AIM OF THE EXERCISE: Only the lines below starting at the one that contains "Affordably add chat" and ending at the one that contains "X4 service plan." are to be reproduced, exactly and with both ends kept.

Start of SUPPLIED RECORDS

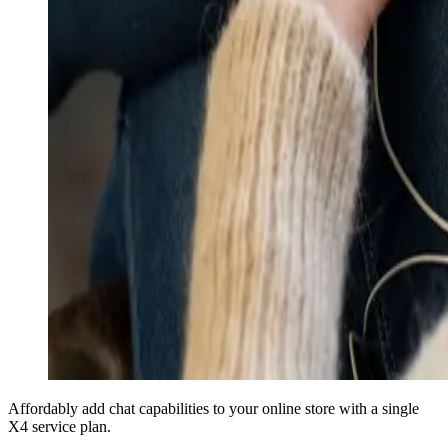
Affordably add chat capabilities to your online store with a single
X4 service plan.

End of SUPPLIED RECORDS
Start of SUPPLIED RECORDS

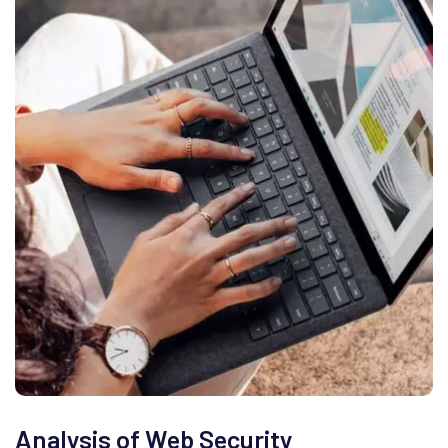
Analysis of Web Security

End of SUPPLIED RECORDS

RESPONSE TO THIS EXERCISE:
Affordably add chat capabilities to your online store with a single
X4 service plan.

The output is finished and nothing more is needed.